What India entry actually involves
India is one of the most consequential growth markets in the world and one of the most regulated. A successful entry runs through five sequential stages, each with its own deliverable, its own decision, and its own regulatory implication.
KAMRIT runs all five under one accountable team.
1. Pre-feasibility study
Before any commitment, you need a written answer to two questions: is the opportunity real, and is the regulatory path navigable?
A KAMRIT pre-feasibility study delivers, in two to four weeks:
- Market thesis. Demand sizing, customer archetype, willingness-to-pay snapshot, and the competitive landscape, drawing on research from Claight, Expert Market Research, and Procurement Resource.
- Regulatory readiness. FDI sectoral classification, approval versus automatic route, sectoral caps, and any sector-specific licensing.
- Entity option set. A short, ranked recommendation across Private Limited, LLP, branch office, liaison office, and project office.

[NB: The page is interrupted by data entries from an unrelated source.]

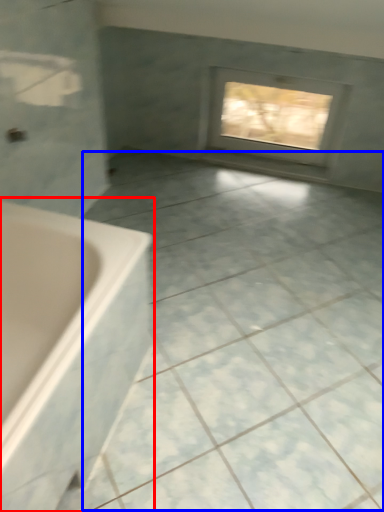 Question: Which point is closer to the camera, bathtub (highlighted by a red box) or ceramic tile (highlighted by a blue box)?

Choices:
 (A) bathtub
 (B) ceramic tile

Answer: (A) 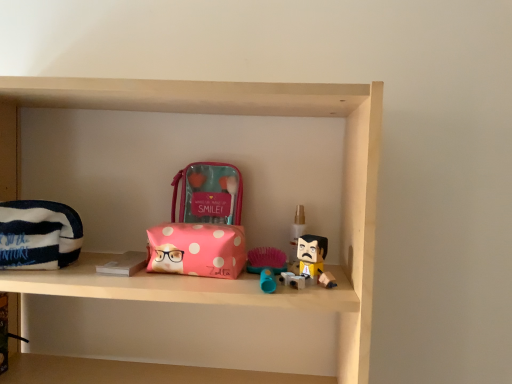 Question: Considering the positions of striped fabric pouch at left, arranged as the 1th pouch when viewed from the left, and translucent plastic spray bottle at center in the image, is striped fabric pouch at left, arranged as the 1th pouch when viewed from the left, taller or shorter than translucent plastic spray bottle at center?

Choices:
 (A) tall
 (B) short

Answer: (A)

Question: Looking at their shapes, would you say striped fabric pouch at left, arranged as the 1th pouch when ordered from the bottom, is wider or thinner than translucent plastic spray bottle at center?

Choices:
 (A) wide
 (B) thin

Answer: (A)

Question: Estimate the real-world distances between objects in this image. Which object is farther from the pink polka dot fabric pouch at center?

Choices:
 (A) translucent plastic spray bottle at center
 (B) pink polka dot pouch at center, which is the 2th pouch in left-to-right order
 (C) striped fabric pouch at left, arranged as the 1th pouch when ordered from the bottom

Answer: (C)

Question: Which object is the closest to the striped fabric pouch at left, which ranks as the 2th pouch in top-to-bottom order?

Choices:
 (A) pink polka dot fabric pouch at center
 (B) pink polka dot pouch at center, marked as the first pouch in a right-to-left arrangement
 (C) translucent plastic spray bottle at center

Answer: (A) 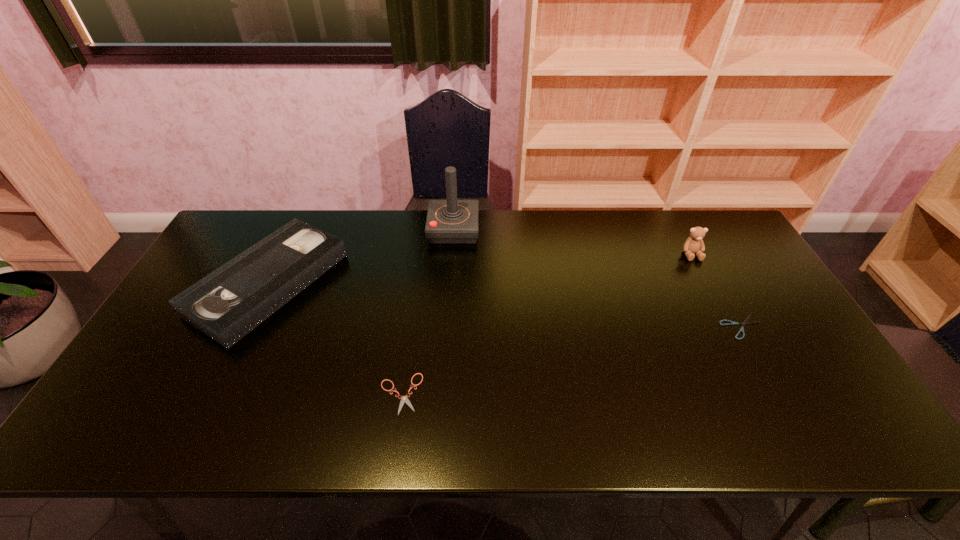 At what (x,y) coordinates should I click in order to perform the action: click on the tallest object. Please return your answer as a coordinate pair (x, y). This screenshot has width=960, height=540. Looking at the image, I should click on (451, 221).

Find the location of a particular element. teddy bear is located at coordinates (x=694, y=244).

Identify the location of videotape. This screenshot has height=540, width=960. (227, 304).

This screenshot has height=540, width=960. In order to click on the leftmost object in this screenshot , I will do `click(227, 304)`.

Locate an element on the screen. the nearer shears is located at coordinates (404, 399).

What are the coordinates of `the left shears` in the screenshot? It's located at (404, 399).

The height and width of the screenshot is (540, 960). I want to click on the right shears, so click(745, 322).

At what (x,y) coordinates should I click in order to perform the action: click on vacant area situated 0.370m on the rectangular base of the joystick. Please return your answer as a coordinate pair (x, y). The width and height of the screenshot is (960, 540). Looking at the image, I should click on click(587, 230).

You are a GUI agent. You are given a task and a screenshot of the screen. Output one action in this format:
    pyautogui.click(x=<x>, y=<y>)
    Task: Click on the vacant point located on the face of the fourth shortest object
    This screenshot has width=960, height=540.
    Given the screenshot: What is the action you would take?
    pyautogui.click(x=750, y=365)

Where is `blank space located on the right of the third tallest object`? blank space located on the right of the third tallest object is located at coordinates (434, 284). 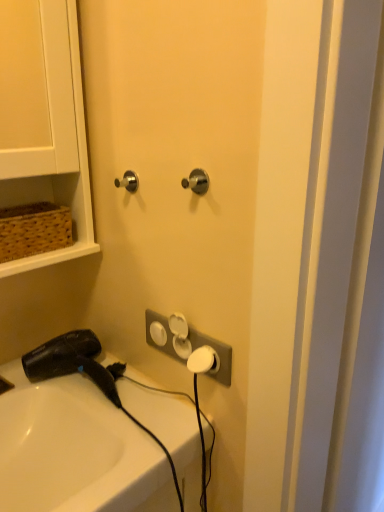 Question: Which is correct: brown woven basket at upper left is inside white glossy sink at lower left, or outside of it?

Choices:
 (A) inside
 (B) outside

Answer: (B)

Question: Does point (41, 266) appear closer or farther from the camera than point (31, 456)?

Choices:
 (A) farther
 (B) closer

Answer: (A)

Question: Based on their relative distances, which object is farther from the brown woven basket at upper left?

Choices:
 (A) white glossy sink at lower left
 (B) black plastic hair dryer at lower left
 (C) white plastic electric outlet at center
 (D) satin nickel knob at center, acting as the first door handle starting from the right
 (E) satin nickel door handle at upper left, the second door handle in the front-to-back sequence

Answer: (A)

Question: Estimate the real-world distances between objects in this image. Which object is farther from the satin nickel knob at center, arranged as the second door handle when viewed from the back?

Choices:
 (A) black plastic hair dryer at lower left
 (B) white plastic electric outlet at center
 (C) satin nickel door handle at upper left, placed as the 1th door handle when sorted from left to right
 (D) white glossy sink at lower left
 (E) brown woven basket at upper left

Answer: (D) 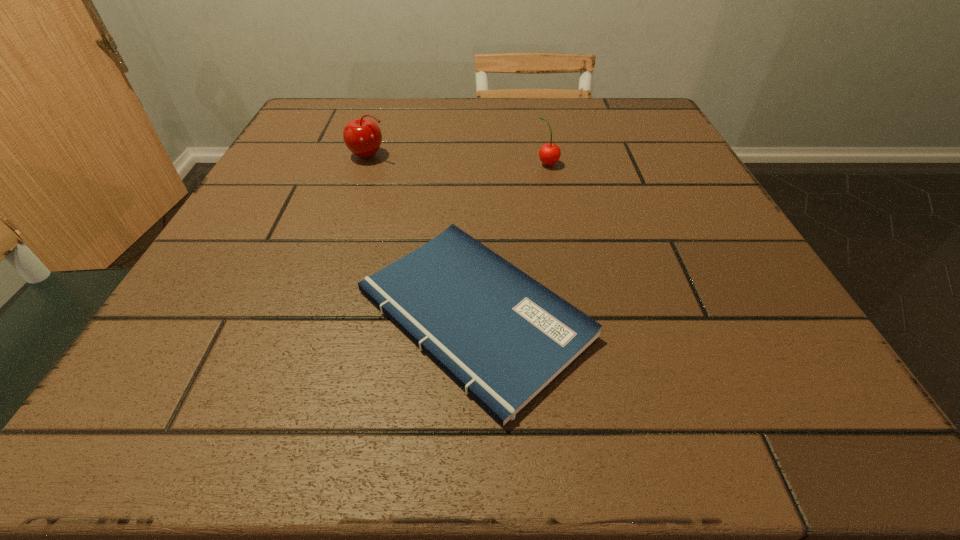 Locate an element on the screen. Image resolution: width=960 pixels, height=540 pixels. vacant area between the right cherry and the leftmost object is located at coordinates (458, 159).

At what (x,y) coordinates should I click in order to perform the action: click on free space between the left cherry and the right cherry. Please return your answer as a coordinate pair (x, y). This screenshot has width=960, height=540. Looking at the image, I should click on (458, 159).

Locate an element on the screen. empty location between the nearest object and the right cherry is located at coordinates (511, 239).

Identify the location of vacant point located between the nearest object and the left cherry. This screenshot has width=960, height=540. (420, 234).

Locate an element on the screen. The height and width of the screenshot is (540, 960). free point between the leftmost object and the right cherry is located at coordinates (458, 159).

Identify which object is located as the nearest to the right cherry. Please provide its 2D coordinates. Your answer should be formatted as a tuple, i.e. [(x, y)], where the tuple contains the x and y coordinates of a point satisfying the conditions above.

[(501, 335)]

Find the location of a particular element. Image resolution: width=960 pixels, height=540 pixels. the second closest object relative to the paperback book is located at coordinates (362, 136).

I want to click on vacant space that satisfies the following two spatial constraints: 1. on the front side of the left cherry; 2. on the left side of the shortest object, so click(x=313, y=314). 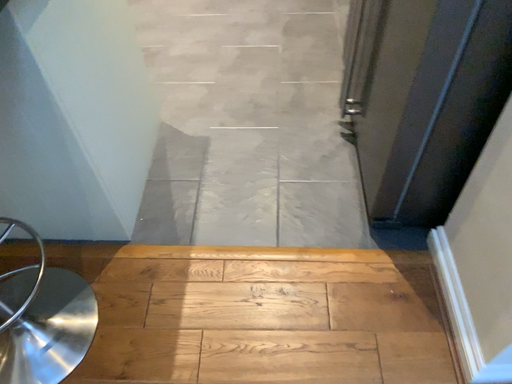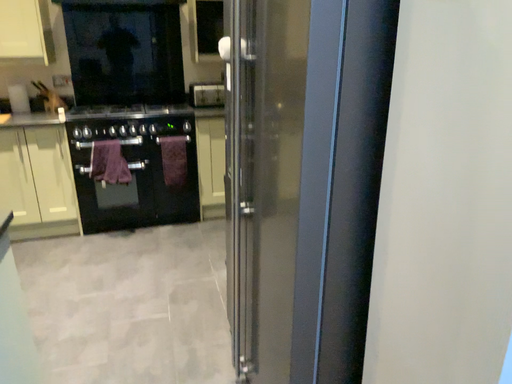 Question: How did the camera likely rotate when shooting the video?

Choices:
 (A) rotated left
 (B) rotated right

Answer: (B) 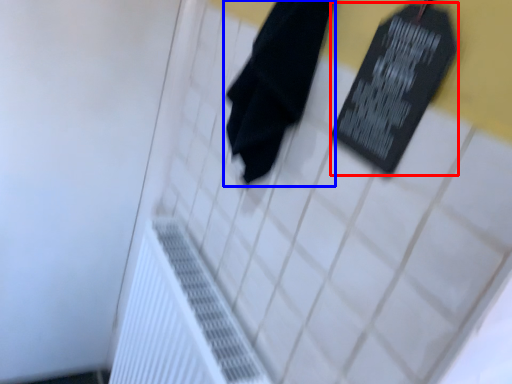 Question: Which object is closer to the camera taking this photo, bulletin board (highlighted by a red box) or towel (highlighted by a blue box)?

Choices:
 (A) bulletin board
 (B) towel

Answer: (A) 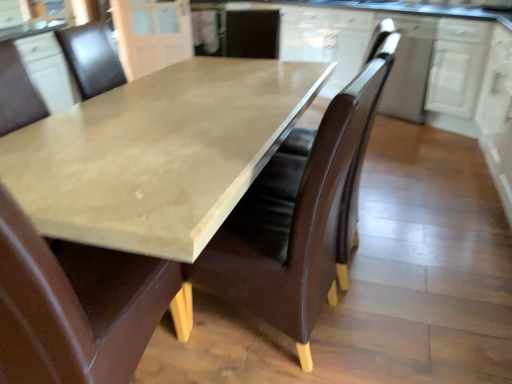 Question: From a real-world perspective, relative to brown leather swivel chair at center, is white glossy cabinet at right, which appears as the 2th cabinetry when viewed from the right, vertically above or below?

Choices:
 (A) below
 (B) above

Answer: (A)

Question: In the image, is white glossy cabinet at right, positioned as the third cabinetry in left-to-right order, positioned in front of or behind brown leather swivel chair at center?

Choices:
 (A) behind
 (B) front

Answer: (A)

Question: Which object is the farthest from the white glossy cabinet at upper right, arranged as the first cabinetry when viewed from the right?

Choices:
 (A) matte concrete countertop at center
 (B) white glossy cabinet at upper right, placed as the 2th cabinetry when sorted from left to right
 (C) white glossy cabinet at upper center, marked as the 4th cabinetry in a right-to-left arrangement
 (D) brown leather swivel chair at center
 (E) matte brown leather chair at center, the 2th chair in the left-to-right sequence

Answer: (E)

Question: Estimate the real-world distances between objects in this image. Which object is closer to the matte concrete countertop at center?

Choices:
 (A) white glossy cabinet at right, which appears as the 2th cabinetry when viewed from the right
 (B) white glossy cabinet at upper center, marked as the 4th cabinetry in a right-to-left arrangement
 (C) matte brown leather chair at center, the second chair viewed from the right
 (D) brown leather swivel chair at center
 (E) matte brown leather chair at center, the 2th chair in the left-to-right sequence

Answer: (E) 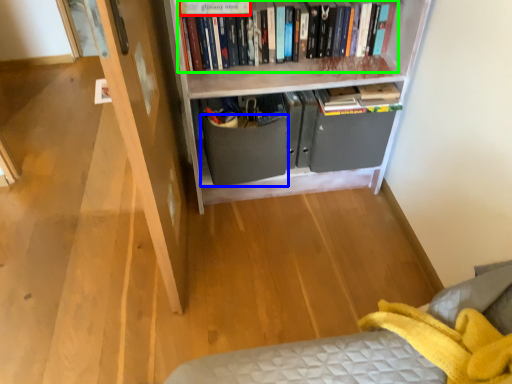 Question: Considering the real-world distances, which object is farthest from paperback book (highlighted by a red box)? drawer (highlighted by a blue box) or book (highlighted by a green box)?

Choices:
 (A) drawer
 (B) book

Answer: (A) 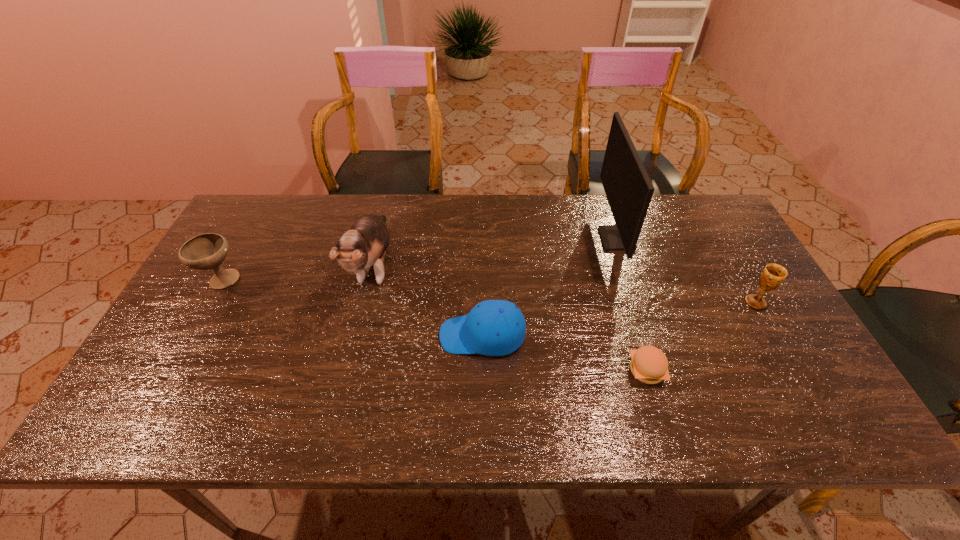 Locate an element on the screen. The width and height of the screenshot is (960, 540). blank area located 0.140m on the front-facing side of the tallest object is located at coordinates (x=556, y=239).

This screenshot has width=960, height=540. Identify the location of free space located at the face of the cat. (350, 364).

Locate an element on the screen. The height and width of the screenshot is (540, 960). vacant space located on the back of the left chalice is located at coordinates [266, 201].

I want to click on vacant position located 0.160m on the left of the rightmost object, so click(x=686, y=302).

At what (x,y) coordinates should I click in order to perform the action: click on vacant space located on the front-facing side of the fourth object from right to left. Please return your answer as a coordinate pair (x, y). Looking at the image, I should click on click(x=404, y=335).

Find the location of a particular element. The height and width of the screenshot is (540, 960). vacant region located on the front-facing side of the fourth object from right to left is located at coordinates (297, 335).

You are a GUI agent. You are given a task and a screenshot of the screen. Output one action in this format:
    pyautogui.click(x=<x>, y=<y>)
    Task: Click on the vacant area situated 0.170m on the front-facing side of the fourth object from right to left
    This screenshot has height=540, width=960.
    Given the screenshot: What is the action you would take?
    pyautogui.click(x=372, y=335)

Identify the location of vacant point located 0.200m on the right of the shortest object. (749, 371).

At what (x,y) coordinates should I click in order to perform the action: click on computer monitor that is at the far edge. Please return your answer as a coordinate pair (x, y). This screenshot has height=540, width=960. Looking at the image, I should click on (628, 188).

Locate an element on the screen. cat present at the far edge is located at coordinates (365, 244). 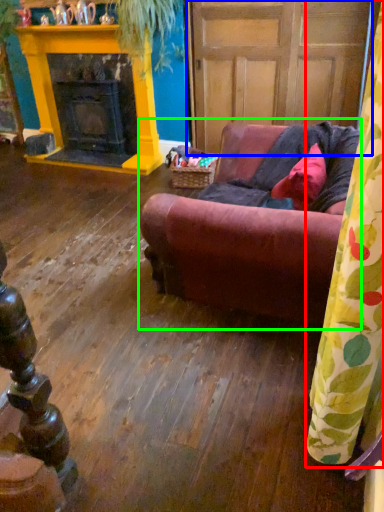 Question: Which object is positioned farthest from curtain (highlighted by a red box)? Select from door (highlighted by a blue box) and studio couch (highlighted by a green box).

Choices:
 (A) door
 (B) studio couch

Answer: (A) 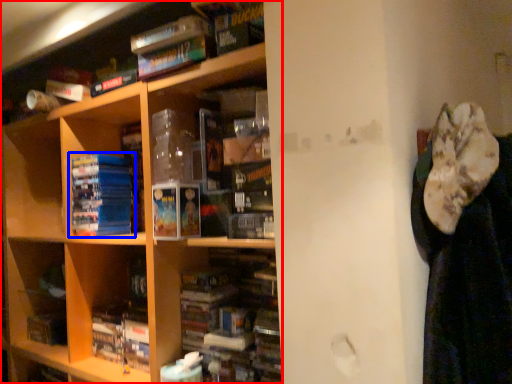 Question: Which of the following is the closest to the observer, shelf (highlighted by a red box) or book (highlighted by a blue box)?

Choices:
 (A) shelf
 (B) book

Answer: (A) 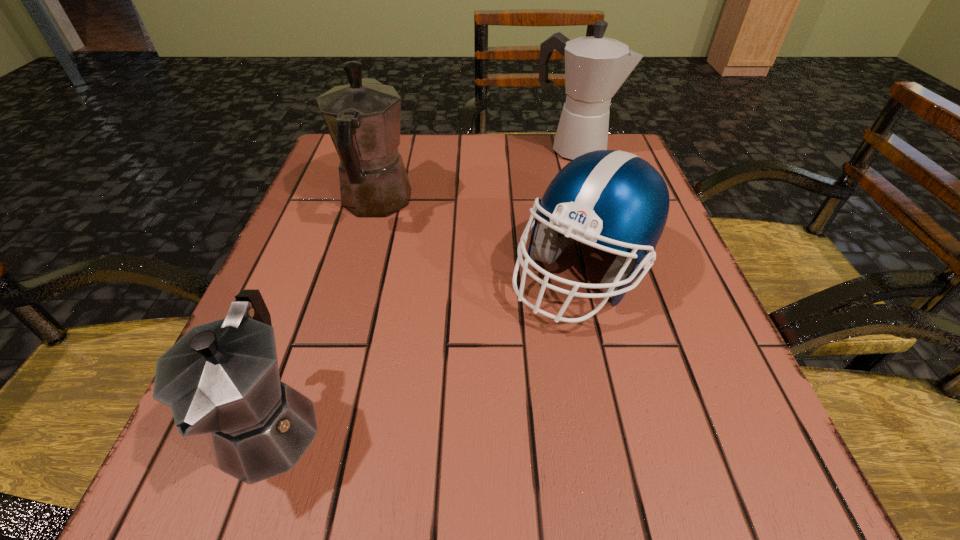 At what (x,y) coordinates should I click in order to perform the action: click on coffeepot that is the second closest to the football helmet. Please return your answer as a coordinate pair (x, y). The image size is (960, 540). Looking at the image, I should click on (595, 67).

The width and height of the screenshot is (960, 540). What are the coordinates of `coffeepot that stands as the closest to the shortest coffeepot` in the screenshot? It's located at (363, 118).

What are the coordinates of `blank space that satisfies the following two spatial constraints: 1. on the pouring side of the farthest object; 2. on the right side of the second nearest coffeepot` in the screenshot? It's located at (391, 150).

Where is `free space that satisfies the following two spatial constraints: 1. on the pouring side of the farthest coffeepot; 2. on the right side of the second farthest coffeepot`? The image size is (960, 540). free space that satisfies the following two spatial constraints: 1. on the pouring side of the farthest coffeepot; 2. on the right side of the second farthest coffeepot is located at coordinates (391, 150). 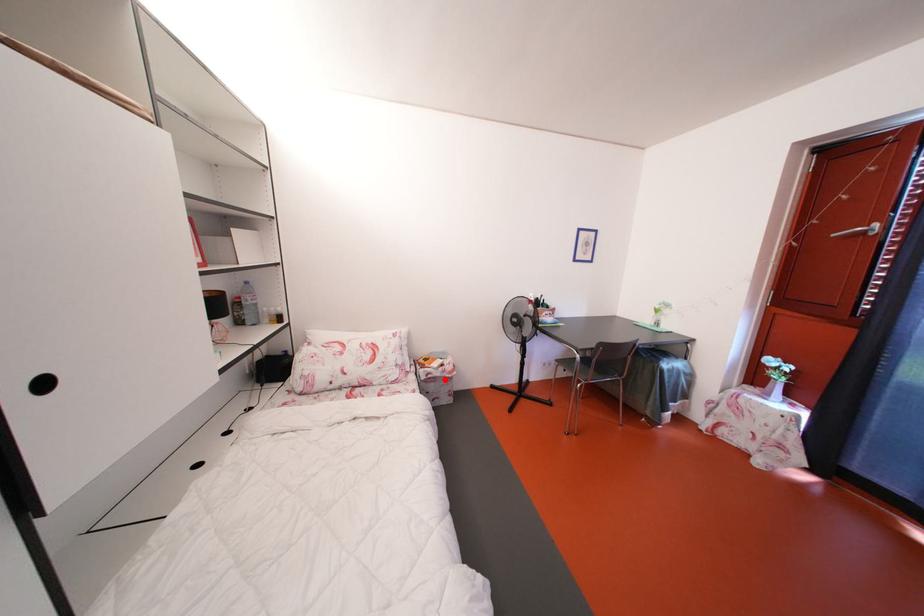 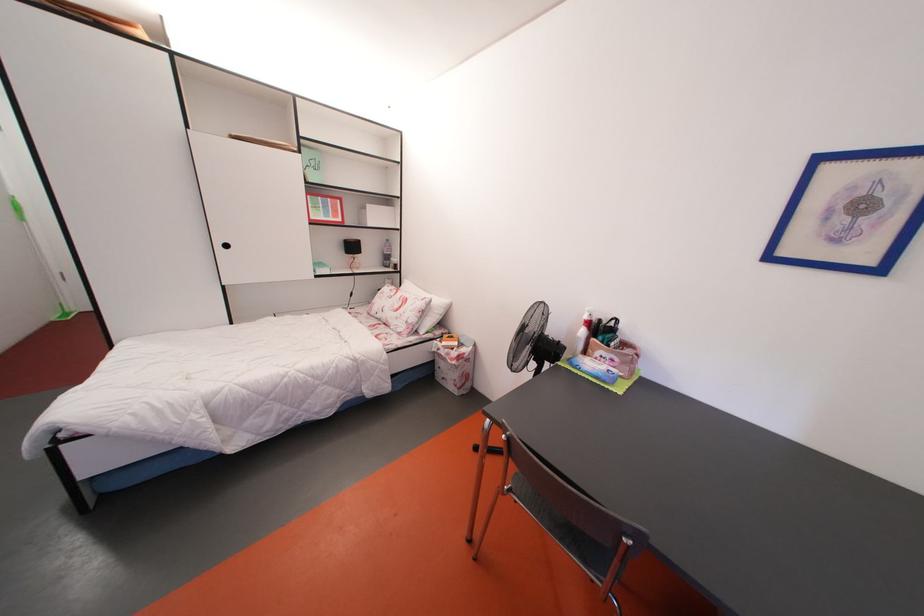 Find the pixel in the second image that matches the highlighted location in the first image.

(450, 360) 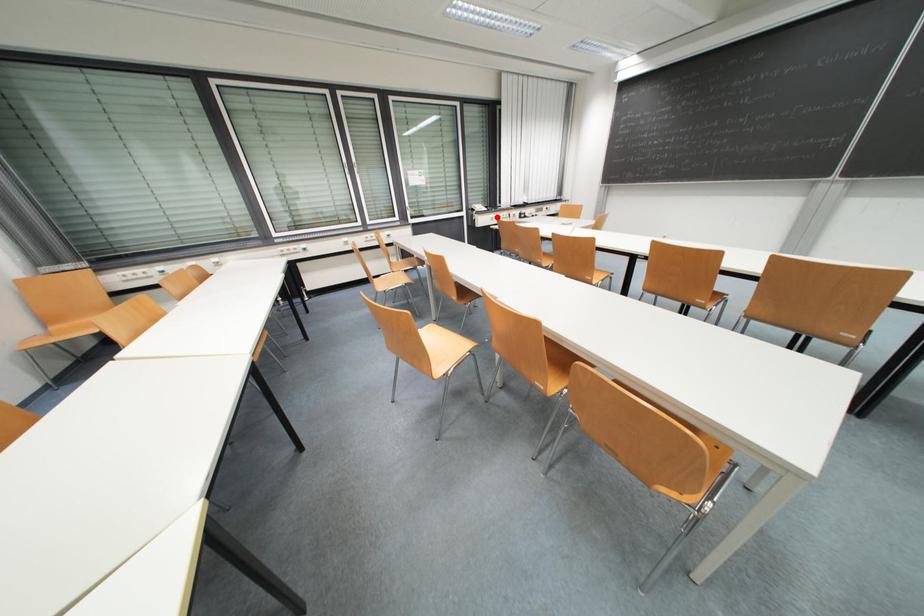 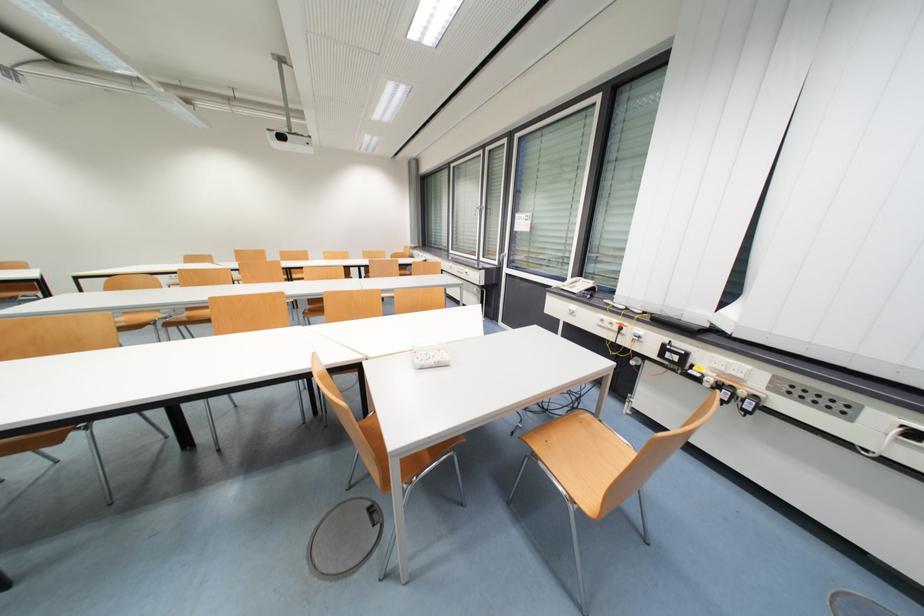 Where in the second image is the point corresponding to the highlighted location from the first image?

- Order-of-magnitude P&L. Revenue ramp, cost build (people, GST-bearing inputs, working capital), and a five-year cash thesis.
- Go or no-go recommendation, with the reasons, written and signable by a partner.
2. Feasibility study
If pre-feasibility goes green, feasibility produces the binding plan. Four to six weeks. It includes the operating model, the channel architecture, the hiring plan, the supply-chain and procurement structure, the regulatory checklist, and a fully built financial model.
This is the document your board signs against.
3. Entity setup and registration
KAMRIT runs every flavour of Indian entity setup, including:
- Private Limited Company registration, the default vehicle for FDI-bearing operations.
- Limited Liability Partnership (LLP) for services businesses where FDI is not required.
- One Person Company (OPC) for early-stage solo founders.
- Branch office for established foreign enterprises that want to sell and support in India.
- Liaison office for representative presence with no Indian income.
- Project office for finite, contract-bound presence.
Across each, we manage DIN, DSC, name approval, MoA and AoA, incorporation, PAN, TAN, GSTIN, MSME (Udyam), Import Export Code, Startup India recognition where applicable, and bank account opening.
4. Operate compliantly from day one
Once you are trading, KAMRIT runs the operating layer. GST registration and monthly returns, TDS compliance, FEMA reporting (FC-GPR, FC-TRS, FLA, ECB), ROC and MCA annual filings, payroll with PF, ESI, professional tax, and the monthly financial close.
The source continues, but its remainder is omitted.